Part of Advances in Neural Information Processing Systems 37 (NeurIPS 2024) Main Conference Track
Ziang Zhang, Zehan Wang, Luping Liu, Rongjie Huang, Xize Cheng, Zhenhui Ye, wang lin, Huadai Liu, Haifeng Huang, Yang Zhao, Tao Jin, Siqi Zheng, Zhou Zhao
Multi-modal contrastive representation (MCR) of more than three modalities is critical in multi-modal learning. Although recent methods showcase impressive achievements, the high dependence on large-scale, high-quality paired data and the expensive training costs limit their further development. Inspired by recent C-MCR, this paper proposes $\textbf{Ex}$tending $\textbf{M}$ultimodal $\textbf{C}$ontrastive $\textbf{R}$epresentation (Ex-MCR), a training-efficient and paired-data-free method to build unified contrastive representation for many modalities. Since C-MCR is designed to learn a new latent space for the two non-overlapping modalities and projects them onto this space, a significant amount of information from their original spaces is lost in the projection process.
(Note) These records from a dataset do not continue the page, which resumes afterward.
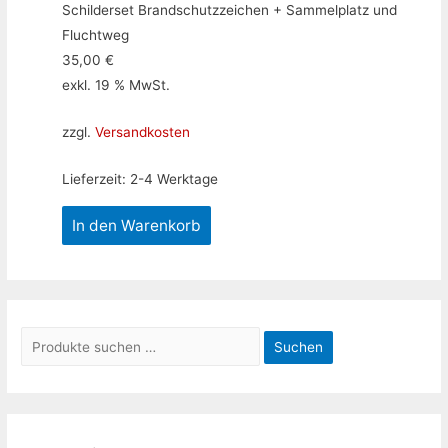
Schilderset Brandschutzzeichen + Sammelplatz und
Fluchtweg
35,00
€
exkl. 19 % MwSt.
zzgl.
Versandkosten
Lieferzeit:
2-4 Werktage
In den Warenkorb
S
Suchen
u
c
h
e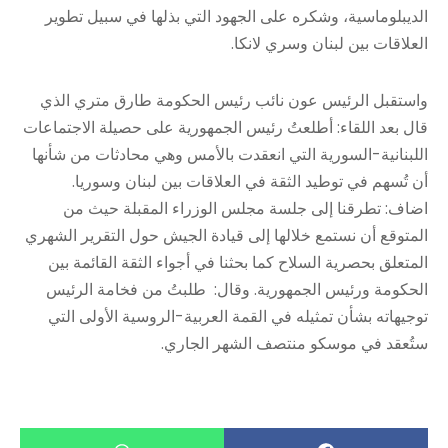
الديبلوماسية، وشكره على الجهود التي بذلها في سبيل تطوير
العلاقات بين لبنان وسري لانكا.
واستقبل الرئيس عون نائب رئيس الحكومة طارق متري الذي
قال بعد اللقاء: أطلعتُ رئيس الجمهورية على حصيلة الاجتماعات
اللبنانية-السورية التي انعقدت بالأمس وهي محادثات من شأنها
أن تُسهم في توطيد الثقة في العلاقات بين لبنان وسوريا.
اضاف: تطرقنا إلى جلسة مجلس الوزراء المقبلة حيث من
المتوقع أن نستمع خلالها إلى قيادة الجيش حول التقرير الشهري
المتعلق بحصرية السلاح كما بحثنا في أجواء الثقة القائمة بين
الحكومة ورئيس الجمهورية. وقال: طلبتُ من فخامة الرئيس
توجيهاته بشأن تمثيله في القمة العربية-الروسية الأولى التي
ستُعقد في موسكو منتصف الشهر الجاري.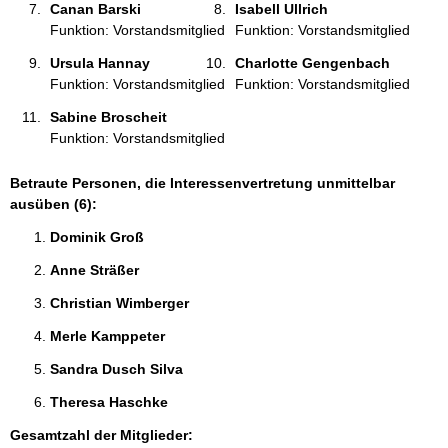
Canan Barski 
Isabell Ullrich 
Funktion: Vorstandsmitglied
Funktion: Vorstandsmitglied
Ursula Hannay 
Charlotte Gengenbach 
Funktion: Vorstandsmitglied
Funktion: Vorstandsmitglied
Sabine Broscheit 
Funktion: Vorstandsmitglied
Betraute Personen, die Interessenvertretung unmittelbar
ausüben (6):
Dominik Groß 
Anne Sträßer 
Christian Wimberger 
Merle Kamppeter 
Sandra Dusch Silva 
Theresa Haschke 
Gesamtzahl der Mitglieder: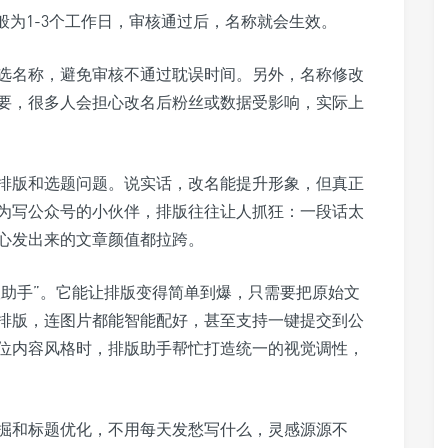
为1-3个工作日，审核通过后，名称就会生效。
选名称，避免审核不通过耽误时间。另外，名称修改
重要，很多人会担心改名后粉丝或数据受影响，实际上
排版和选题问题。说实话，改名能提升形象，但真正
为写公众号的小伙伴，排版往往让人抓狂：一段话太
心发出来的文章颜值都拉跨。
版助手”。它能让排版变得简单到爆，只需要把原始文
排版，连图片都能智能配好，甚至支持一键提交到公
位内容风格时，排版助手帮忙打造统一的视觉调性，
掘和标题优化，不用每天发愁写什么，灵感源源不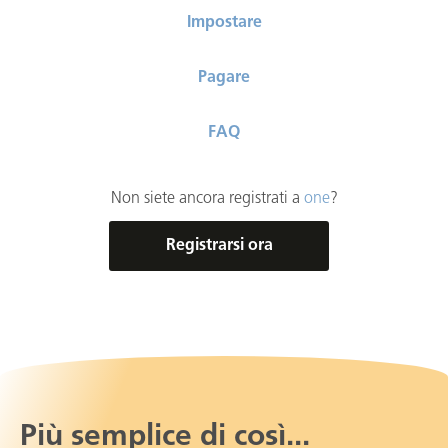
Impostare
Pagare
FAQ
Non siete ancora registrati a
one
?
Registrarsi ora
Più semplice di così...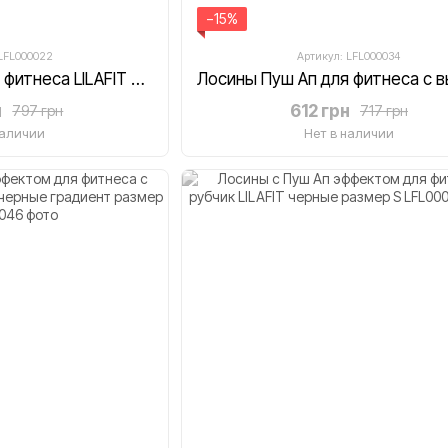
−15%
 LFL000022
Артикул: LFL000034
Лосины Пуш Ап для фитнеса LILAFIT серо-берюзовые градиент размер S
н
612 грн
797 грн
717 грн
наличии
Нет в наличии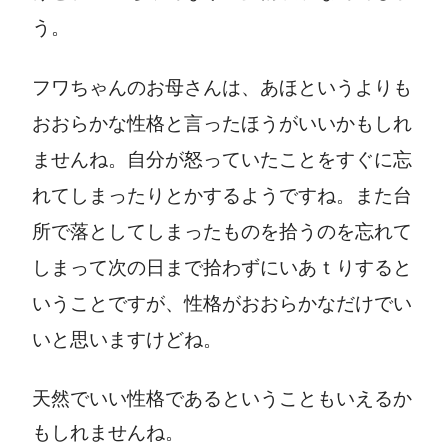
う。
フワちゃんのお母さんは、あほというよりも
おおらかな性格と言ったほうがいいかもしれ
ませんね。自分が怒っていたことをすぐに忘
れてしまったりとかするようですね。また台
所で落としてしまったものを拾うのを忘れて
しまって次の日まで拾わずにいあｔりすると
いうことですが、性格がおおらかなだけでい
いと思いますけどね。
天然でいい性格であるということもいえるか
もしれませんね。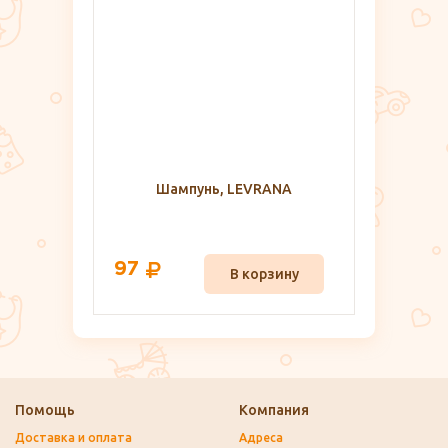
Шампунь, LEVRANA
97
В корзину
Помощь
Компания
Доставка и оплата
Адреса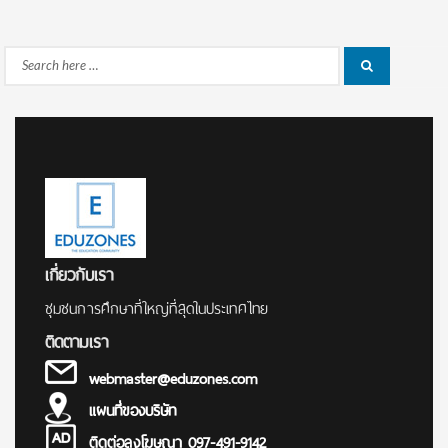
Search
Search
for:
เกี่ยวกับเรา
ชุมชนการศึกษาที่ใหญ่ที่สุดในประเทศไทย
ติดตามเรา
webmaster@eduzones.com
แผนที่ของบริษัท
ติดต่อลงโฆษณา 097-491-9142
To address this issue, Ex-MCR proposes to extend one modality's space into the other's, rather than mapping both modalities onto a completely new space. This method effectively preserves semantic alignment in the original space. Experimentally, we extend pre-trained audio-text and 3D-image representations to the existing vision-text space. Without using paired data, Ex-MCR achieves comparable performance to advanced methods on a series of audio-image-text and 3D-image-text tasks and achieves superior performance when used in parallel with data-driven methods. Moreover, semantic alignment also emerges between the extended modalities (e.g., audio and 3D).